++++ Supplied information ++++

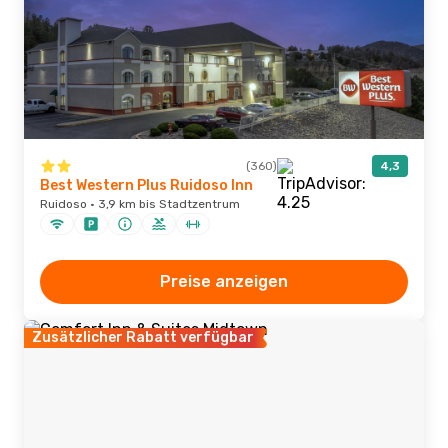
(360)
4,3
Best Western Plus Ruidoso Inn
Ruidoso · 3,9 km bis Stadtzentrum
Preise anzeigen
Zusätzlicher Rabatt verfügbar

++++

Required action:
Without copying any images, transcribe the records exactly as they stand.

Response:
(360)
4,3
Best Western Plus Ruidoso Inn
Ruidoso · 3,9 km bis Stadtzentrum
Preise anzeigen
Zusätzlicher Rabatt verfügbar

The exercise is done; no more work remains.